## [LISTED RECORDS]
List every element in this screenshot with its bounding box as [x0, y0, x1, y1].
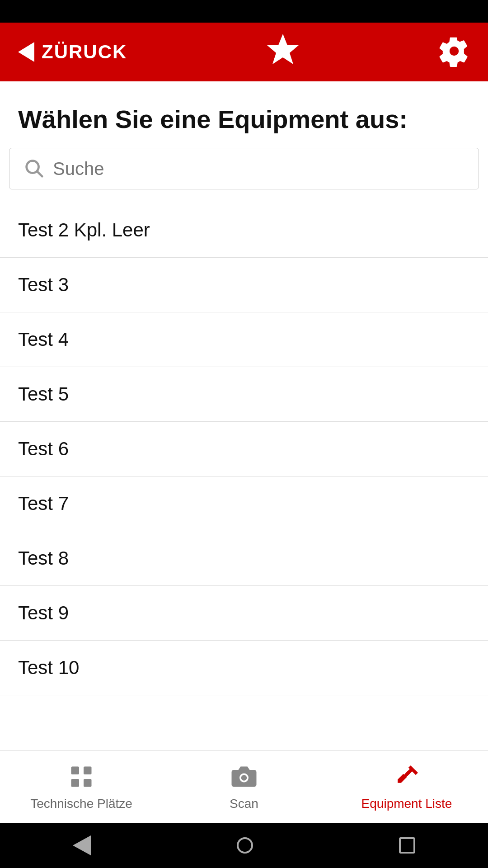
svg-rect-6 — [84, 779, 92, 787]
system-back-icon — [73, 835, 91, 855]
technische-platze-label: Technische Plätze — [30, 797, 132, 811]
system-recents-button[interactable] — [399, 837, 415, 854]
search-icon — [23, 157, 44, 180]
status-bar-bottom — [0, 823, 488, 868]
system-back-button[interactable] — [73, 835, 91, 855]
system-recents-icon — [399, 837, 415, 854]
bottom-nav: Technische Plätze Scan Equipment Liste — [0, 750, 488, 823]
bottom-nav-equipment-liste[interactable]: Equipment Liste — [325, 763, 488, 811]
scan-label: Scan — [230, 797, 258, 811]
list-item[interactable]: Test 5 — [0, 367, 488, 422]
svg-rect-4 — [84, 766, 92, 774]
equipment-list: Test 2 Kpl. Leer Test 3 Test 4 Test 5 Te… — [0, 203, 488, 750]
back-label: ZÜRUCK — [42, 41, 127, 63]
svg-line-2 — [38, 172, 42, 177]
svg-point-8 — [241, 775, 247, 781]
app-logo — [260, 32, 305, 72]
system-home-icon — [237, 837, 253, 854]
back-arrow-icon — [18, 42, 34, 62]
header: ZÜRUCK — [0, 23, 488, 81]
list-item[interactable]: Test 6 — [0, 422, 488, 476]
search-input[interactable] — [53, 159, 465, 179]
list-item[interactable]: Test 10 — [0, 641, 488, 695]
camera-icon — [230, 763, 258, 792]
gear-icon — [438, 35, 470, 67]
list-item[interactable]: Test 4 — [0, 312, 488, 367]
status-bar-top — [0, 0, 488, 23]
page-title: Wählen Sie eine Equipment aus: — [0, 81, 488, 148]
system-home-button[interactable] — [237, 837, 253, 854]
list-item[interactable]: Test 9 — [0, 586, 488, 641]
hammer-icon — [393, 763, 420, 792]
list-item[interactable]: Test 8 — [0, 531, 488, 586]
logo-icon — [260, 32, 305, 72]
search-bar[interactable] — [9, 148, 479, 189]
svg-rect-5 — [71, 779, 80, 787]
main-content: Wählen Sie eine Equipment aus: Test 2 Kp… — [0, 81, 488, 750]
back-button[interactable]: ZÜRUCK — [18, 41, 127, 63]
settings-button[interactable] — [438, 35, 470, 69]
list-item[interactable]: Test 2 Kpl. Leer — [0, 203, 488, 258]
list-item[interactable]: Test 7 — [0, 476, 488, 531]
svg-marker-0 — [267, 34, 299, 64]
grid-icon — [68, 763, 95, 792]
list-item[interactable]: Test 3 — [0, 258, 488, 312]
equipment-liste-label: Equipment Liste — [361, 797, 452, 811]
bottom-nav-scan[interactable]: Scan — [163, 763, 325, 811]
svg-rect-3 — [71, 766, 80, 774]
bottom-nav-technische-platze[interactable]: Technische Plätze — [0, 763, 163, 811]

==

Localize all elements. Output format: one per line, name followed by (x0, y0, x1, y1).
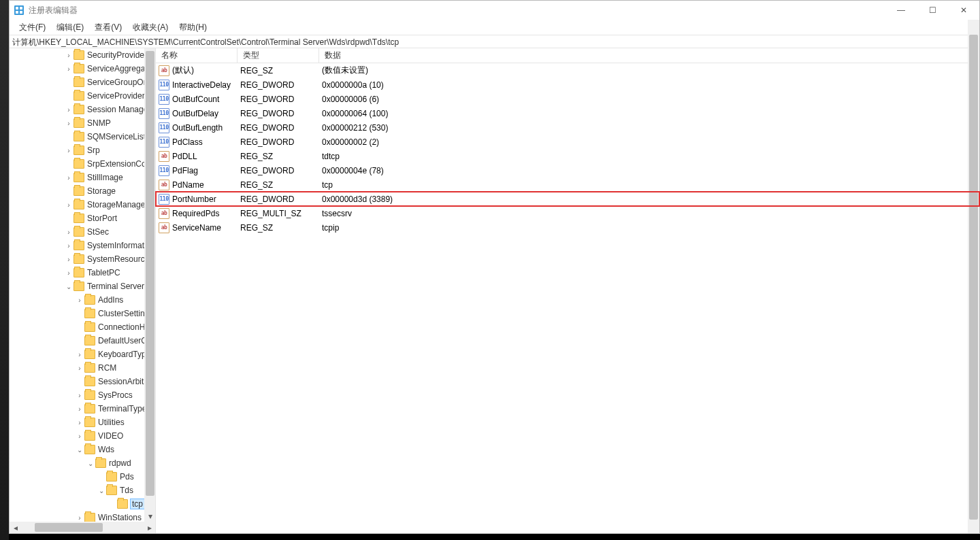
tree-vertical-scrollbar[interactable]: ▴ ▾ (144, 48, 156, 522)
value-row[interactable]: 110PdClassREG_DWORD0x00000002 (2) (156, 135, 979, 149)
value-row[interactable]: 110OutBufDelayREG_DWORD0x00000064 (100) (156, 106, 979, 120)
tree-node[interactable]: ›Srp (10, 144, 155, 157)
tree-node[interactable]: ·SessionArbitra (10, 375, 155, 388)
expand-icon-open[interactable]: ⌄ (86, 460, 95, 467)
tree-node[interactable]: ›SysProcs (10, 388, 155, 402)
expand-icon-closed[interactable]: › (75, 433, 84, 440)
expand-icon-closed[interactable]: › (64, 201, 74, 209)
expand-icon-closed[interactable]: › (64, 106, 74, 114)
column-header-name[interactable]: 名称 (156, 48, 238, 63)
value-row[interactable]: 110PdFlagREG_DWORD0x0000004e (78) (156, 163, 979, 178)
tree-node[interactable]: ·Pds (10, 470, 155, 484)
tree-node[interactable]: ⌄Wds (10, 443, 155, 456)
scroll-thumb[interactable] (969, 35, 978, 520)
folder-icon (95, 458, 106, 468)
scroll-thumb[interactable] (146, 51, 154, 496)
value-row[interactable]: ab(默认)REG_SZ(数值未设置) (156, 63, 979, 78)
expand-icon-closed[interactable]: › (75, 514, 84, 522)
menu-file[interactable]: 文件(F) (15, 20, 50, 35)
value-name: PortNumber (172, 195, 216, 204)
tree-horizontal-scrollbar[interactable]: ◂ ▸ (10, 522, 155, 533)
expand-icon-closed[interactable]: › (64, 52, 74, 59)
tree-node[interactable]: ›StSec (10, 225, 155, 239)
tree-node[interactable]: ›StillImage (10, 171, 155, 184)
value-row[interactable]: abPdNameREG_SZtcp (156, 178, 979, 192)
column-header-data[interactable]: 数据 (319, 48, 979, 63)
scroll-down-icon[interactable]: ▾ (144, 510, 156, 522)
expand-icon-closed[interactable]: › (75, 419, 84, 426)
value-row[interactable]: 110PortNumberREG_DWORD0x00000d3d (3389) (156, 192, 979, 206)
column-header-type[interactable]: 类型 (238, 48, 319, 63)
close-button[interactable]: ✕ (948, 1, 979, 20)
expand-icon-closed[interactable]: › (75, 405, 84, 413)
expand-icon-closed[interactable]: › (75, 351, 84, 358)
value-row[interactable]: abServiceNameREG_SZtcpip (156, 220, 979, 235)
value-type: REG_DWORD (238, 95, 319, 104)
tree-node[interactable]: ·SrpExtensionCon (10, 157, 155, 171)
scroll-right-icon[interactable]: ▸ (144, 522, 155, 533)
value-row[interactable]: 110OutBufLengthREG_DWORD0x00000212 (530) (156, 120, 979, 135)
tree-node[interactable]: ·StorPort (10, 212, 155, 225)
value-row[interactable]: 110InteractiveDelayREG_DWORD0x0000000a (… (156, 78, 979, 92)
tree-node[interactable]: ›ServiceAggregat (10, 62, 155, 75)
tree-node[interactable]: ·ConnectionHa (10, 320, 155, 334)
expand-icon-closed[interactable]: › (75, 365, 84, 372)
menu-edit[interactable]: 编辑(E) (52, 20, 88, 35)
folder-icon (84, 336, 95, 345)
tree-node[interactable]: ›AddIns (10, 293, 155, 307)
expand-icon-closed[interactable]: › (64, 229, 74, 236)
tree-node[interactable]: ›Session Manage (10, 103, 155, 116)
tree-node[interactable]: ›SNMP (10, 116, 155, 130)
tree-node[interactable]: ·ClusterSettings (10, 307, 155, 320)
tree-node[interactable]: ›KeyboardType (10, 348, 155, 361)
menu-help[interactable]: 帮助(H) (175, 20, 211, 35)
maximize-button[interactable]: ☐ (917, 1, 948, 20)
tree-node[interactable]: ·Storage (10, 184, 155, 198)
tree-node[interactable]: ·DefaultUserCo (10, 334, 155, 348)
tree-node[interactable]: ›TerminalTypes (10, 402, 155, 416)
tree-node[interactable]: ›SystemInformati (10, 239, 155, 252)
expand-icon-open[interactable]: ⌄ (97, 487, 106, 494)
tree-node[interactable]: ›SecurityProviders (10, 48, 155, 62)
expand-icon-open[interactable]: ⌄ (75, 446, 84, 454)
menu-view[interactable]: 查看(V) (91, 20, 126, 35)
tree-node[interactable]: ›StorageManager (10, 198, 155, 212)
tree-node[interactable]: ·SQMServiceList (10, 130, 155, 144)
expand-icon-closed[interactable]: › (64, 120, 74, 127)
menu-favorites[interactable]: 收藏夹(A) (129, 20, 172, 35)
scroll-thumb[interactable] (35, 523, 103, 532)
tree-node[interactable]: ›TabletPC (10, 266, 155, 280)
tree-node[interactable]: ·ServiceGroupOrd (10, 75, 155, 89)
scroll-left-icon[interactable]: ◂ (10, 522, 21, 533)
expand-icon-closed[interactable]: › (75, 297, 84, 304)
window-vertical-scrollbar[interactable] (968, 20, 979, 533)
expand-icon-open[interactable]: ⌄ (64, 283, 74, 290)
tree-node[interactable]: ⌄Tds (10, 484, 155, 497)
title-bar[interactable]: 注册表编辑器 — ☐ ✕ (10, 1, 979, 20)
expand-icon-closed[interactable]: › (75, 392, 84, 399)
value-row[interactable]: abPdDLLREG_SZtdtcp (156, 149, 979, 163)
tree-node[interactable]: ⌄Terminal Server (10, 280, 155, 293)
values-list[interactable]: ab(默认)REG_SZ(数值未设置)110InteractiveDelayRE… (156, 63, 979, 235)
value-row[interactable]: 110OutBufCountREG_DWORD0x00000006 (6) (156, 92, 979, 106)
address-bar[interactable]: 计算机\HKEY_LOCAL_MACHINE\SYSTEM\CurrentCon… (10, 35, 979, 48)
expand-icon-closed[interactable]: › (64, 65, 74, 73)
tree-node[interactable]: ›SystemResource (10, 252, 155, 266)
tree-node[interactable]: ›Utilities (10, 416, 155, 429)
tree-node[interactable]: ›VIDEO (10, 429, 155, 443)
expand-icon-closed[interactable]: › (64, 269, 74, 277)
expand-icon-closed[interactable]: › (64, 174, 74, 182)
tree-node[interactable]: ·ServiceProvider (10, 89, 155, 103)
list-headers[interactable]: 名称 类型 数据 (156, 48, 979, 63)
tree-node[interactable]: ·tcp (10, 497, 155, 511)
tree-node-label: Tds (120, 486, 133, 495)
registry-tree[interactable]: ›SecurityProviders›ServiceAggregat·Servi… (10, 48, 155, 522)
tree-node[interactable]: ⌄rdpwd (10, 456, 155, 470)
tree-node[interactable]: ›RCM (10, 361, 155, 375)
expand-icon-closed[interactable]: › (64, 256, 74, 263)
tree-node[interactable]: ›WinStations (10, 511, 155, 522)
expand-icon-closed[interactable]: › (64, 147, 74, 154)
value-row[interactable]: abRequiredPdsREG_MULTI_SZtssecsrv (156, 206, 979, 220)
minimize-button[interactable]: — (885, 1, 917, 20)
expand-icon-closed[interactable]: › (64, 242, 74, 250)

## [ABOUT THIS EXERCISE]
Pick each line holding the word "recents" out of the listing.

## [YOUR RESPONSE]
system-recents-button[interactable] — [399, 837, 415, 854]
system-recents-icon — [399, 837, 415, 854]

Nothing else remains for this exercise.